Haklarımızın Ne Kadar Farkındayız?

Haklarımızın Ne Kadar Farkındayız?

Eski devletlerin yönetim anlayışı baskıydı. Böyle giden bir işleyişe "dur" diyebilmek için 1215 yılında İngiltere Kralına kabul ettirilen bildirge, Magna Charte (Magna Karta) İnsan Hakları kavramının ilk belgesi sayılır. İnsan hakları konusunda yayınlanan bir diğer önemli bildirge, Amerika'da yayınlanan Bağımsızlık Bildirgesi'dir. Özgürlük, eşitlik, kardeşlik gibi kavramlar, 1789 yılında gerçekleşen Fransız Devrimi'nden sonra yayınlanan "İnsan Hakları Bildirgesi"nde gerçek yerini alacaktır.
II. Dünya Savaşı'ndan sonra, devletler; bireylere tanınan hak ve özgürlüklerin güvence altına alınması gerçeğinde birleştiler. Çünkü, insanlar özgür olmazlarsa savaşlar sürüp gidecek bu da uygarlıkların sonunu getirebilecekti.
İnsanın değişimi ve gelişmesinin sonucunda 10 Aralık 1948 yılında yayınlanan İnsan Hakları Evrensel Bildirgesi doğmuştur. Türkiye, Birleşmiş Milletlerin kurucu üyelerinden birisi olarak İnsan Hakları Evrensel Bildirgesi'ni ilk onaylayan ülkeler arasında yer almış ve insan hakları konusundaki önemli sözleşmelerin büyük bölümüne taraf olmuştur.
İnsanın bu noktaya varmak için verdiği mücadelenin temelinde düşünülebilmesi yatıyor. İnsanı insan yapan en büyük değerlerden biridir düşünebilmek. Bu nedenle, özgürce düşünme hakkı, yaşama hakkından sonra gelen en önemli haklardan biridir. Böylesi hak ve özgürlükleri yaşayan bireylerden oluşan bir toplumda haksızlıklardan, eşitsizliklerden, adaletsizliklerden söz edilebilir mi? İnsan hakları ihlallerinden de...

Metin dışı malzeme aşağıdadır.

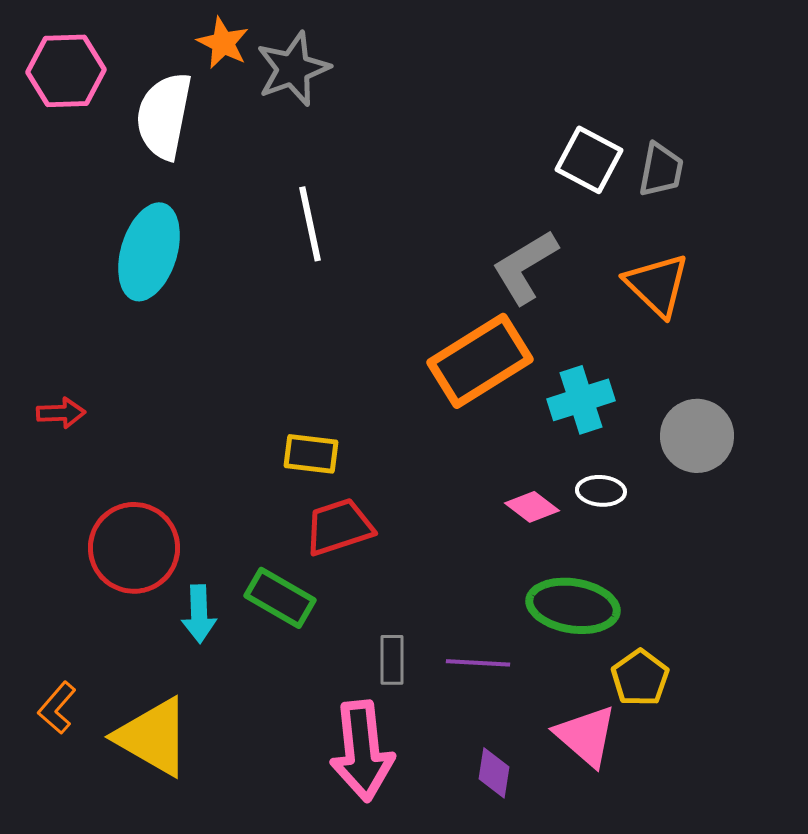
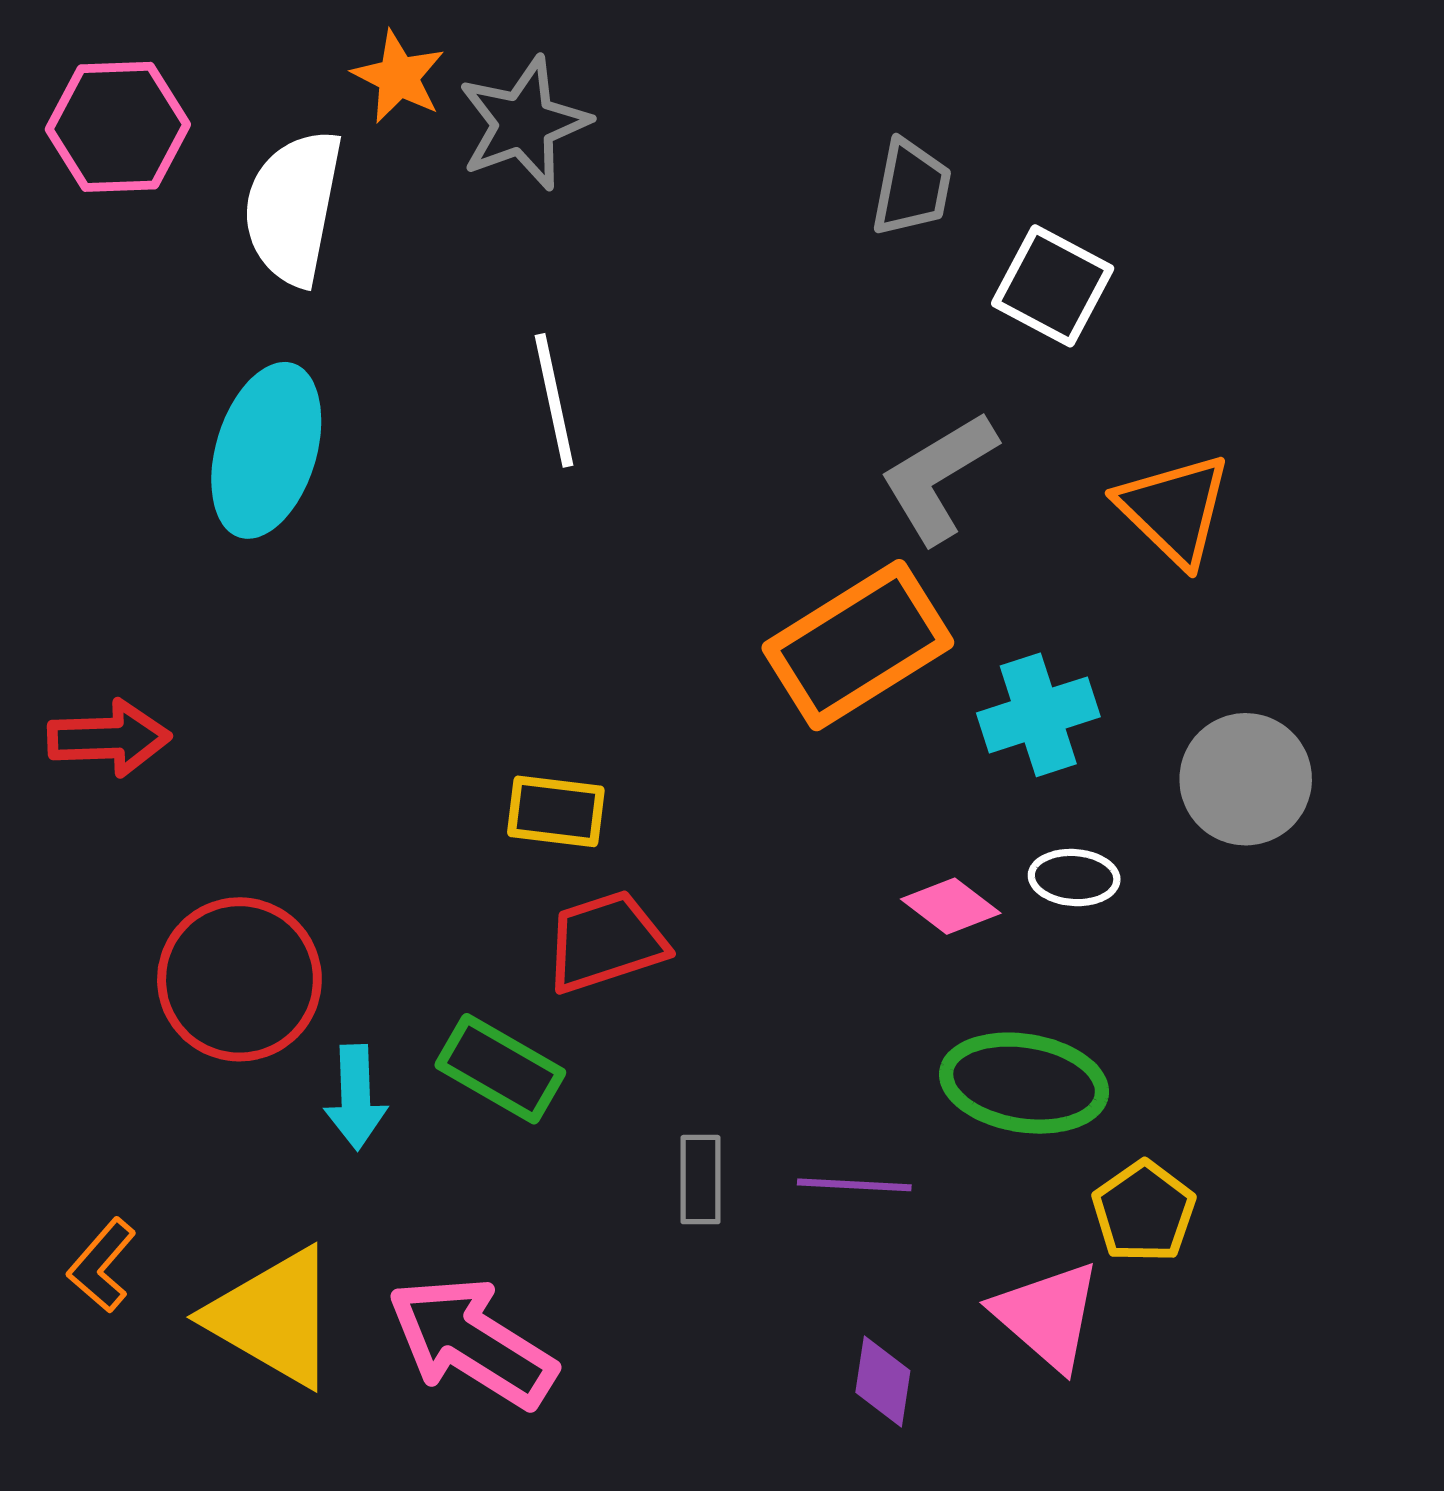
gray trapezoid: (661, 170) -> (911, 188), moved
red arrow: (61, 413) -> (109, 738), size x1.4
pink arrow: (362, 751) -> (472, 1342), moved, turned 128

İnsanın en önemli hakkı yaşama hakkıdır. Yaşama hakkını düşünme, eğitim-öğretim, çalışma, iletişim... hakları desteklemektedir. Tüm bunlar da eğitim hakkıyla beslenebilir. Anayasamızda "Kimse eğitim ve öğretim hakkından mahrum bırakılamaz" denilmektedir. Millî Eğitim Temel Kanunumuz da bunu desteklemektedir. Eğitimciler olarak, insanı haklarının bilincine ve sorumluluğuna vardırmak da en önemli görevlerimiz arasındadır.
İnsan hakları ve temel özgürlükler alanında diğer demokrasilerle aynı değer ve amaçları paylaşan Türkiye, insan hakları standartlarının en yüksek düzeye getirilmesi amacıyla son yıllarda birçok önemli adım atmıştır.
9 Nisan 1997 tarihinde kurulan ve insan hakları konularıyla görevli Devlet Bakanı başkanlığında, Başbakanlık, Adalet, İçişleri, Dışişleri, Sağlık ve Millî Eğitim Bakanlıkları Müsteşarlarının katılımıyla faaliyetlerini sürdüren İnsan Hakları Koordinatör Üst Kurulu'nun (İHKÜK) çalışmalarına hız verilmiştir. Öte yandan İnsan Hakları Komisyonu (İHK) bugüne kadar 150'ye yakın karar almış ve bu kararların büyük bir bölümü uygulamaya geçirilmiştir.

oybil.com Ekledi

Haklarımızın Ne Kadar Farkındayız?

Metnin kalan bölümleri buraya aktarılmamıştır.